Post-doctoral fellowships dwindling – who’s to blame?
By Shaun Hendy,
“Are we failing our scientists?” asked Nikki MacDonald in last Saturday’s Dominion Post.
MacDonald posed this question after obtaining figures from the Ministry of Science and Innovation showing that the number of post-doctoral positions funded by the ministry fell from 386 in 2007/8 to 323 in 2009/10. And this decline occurred before the government had axed the New Zealand Science & Technology post-doctoral fellowships in Budget 2010.
When the last of the current NZ S&T post-doctoral fellows finish in a year or so, we may have lost almost 40 percent of the MSI funded post-doctoral positions that we had in 2007/8.
No wonder then, that in 2011, Christchurch scientist Melanie Massaro and more than 500 others from around the country called for action to address the lack of opportunities for post-doctoral researchers in New Zealand. According to MacDonald’s article, the current minister of science and innovation, Stephen Joyce, disputes the notion that there are fewer opportunities for young scientists in New Zealand, although in doing so he has to describe the decrease in fellowships as “… not an increasing number …”. (To be fair, I am not sure that Joyce had seen the latest figures quoted here when he made his comments.)
However, the minister notes that there has been an increase in PhD students in New Zealand and suggests that the science system “… needs to encourage more young scientists to consider private-sector research”. The figure below shows that there has indeed been a large increase in science PhD enrolments over the last eight years (source: Ministry of Education), particularly in biological and environmental sciences.
The minister may have a point
I have blogged in the past about New Zealand industry’s need for more scientists. But are there private-sector jobs for our young scientists? The good news is that private sector R&D spending has been growing in New Zealand. The bad news is that this spending is not coming from the industries where most of our science graduates are likely to work. The figure below breaks New Zealand’s R&D spending down by industry and sector of performance (source: Statistics NZ).
This figure shows that a large fraction of our private sector R&D is taking place in the manufacturing rather than the primary or environmental sector, while the bulk of our science PhD graduates are graduating in the biological and environmental sciences. These days the biological sciences have a much wider application than just the primary sector. Bioscience has applications in biotechnology and human health, for instance. However, there is a similar mismatch between public ($429m in 2010) and private (only $86m) bioscience spending. Although Statistics NZ found 99 firms conducting bioscience R&D in 2010, the R&D spend amounts to less than $1m per firm.
If you have a PhD in the biological or environmental sciences, it seems you are going to look first to the government to continue your career.

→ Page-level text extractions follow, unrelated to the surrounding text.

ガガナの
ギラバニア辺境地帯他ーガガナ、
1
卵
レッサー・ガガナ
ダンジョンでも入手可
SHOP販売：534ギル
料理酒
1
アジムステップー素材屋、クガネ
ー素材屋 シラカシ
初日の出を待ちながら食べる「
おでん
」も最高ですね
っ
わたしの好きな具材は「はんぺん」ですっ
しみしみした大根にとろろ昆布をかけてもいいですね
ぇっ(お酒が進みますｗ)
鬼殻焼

In contrast, private sector R&D spending in the manufacturing and services sector has leaped ahead over the last decade (up by 40 percent in real terms since 2004) to over $900m in 2010 (Statistics NZ). These sectors receive significantly less public funding than the primary or bioscience sector.
Why do we have such a large mismatch between the allocation of public and private sector R&D? The environmental sciences (and much of the medical sciences) are largely public goods that are generally not going to be provided by the private sector. Government has a clear role in providing environmental and medical science so we should not be surprised that there is a big mismatch here between public and private sector spending.
On the other hand, government investment in the primary sector has historically been justified by the need to address the difficulty that producers have in collectively investing in research and development. Although there are a number of primary sector industry bodies, most of these have ceased to fund significant R&D efforts in recent times. Outside of big industry organisations like Fonterra, I am not sure whether there are a large number of primary sector jobs that make direct use of the skills of biological scientists.
Why have PhD enrolments in the biological and environmental sciences grown so strongly in the face of weak private sector demand? My analysis of the bibliometric output of the New Zealand science system showed that productivity (measured by papers per FTE) has not changed much in the last two decades, while total output and the number of papers per dollar have both increased significantly . Our output has gone up, our costs have gone down, while our productivity has remained the same. To me this points to a science system increasingly fuelled by less expensive PhD students.
There is no doubt that the loss of the NZ S&T post-doctoral fellowships in 2010 has been a big blow to the science system, but the decline in post-doc positions began before this. My guess is reflects the displacement of post-doctoral fellowships by less expensive PhD scholarships. Furthermore, the strong imbalance between public and private R&D spending in our innovation system means that we may be pumping out graduates in areas of science where there are fewer private sector opportunities.
Looking for ways to shift funding from graduate students back to post-doctoral fellowships should be a priority for our public research organisations, particularly those responsible for areas of science where private sector spending is weak.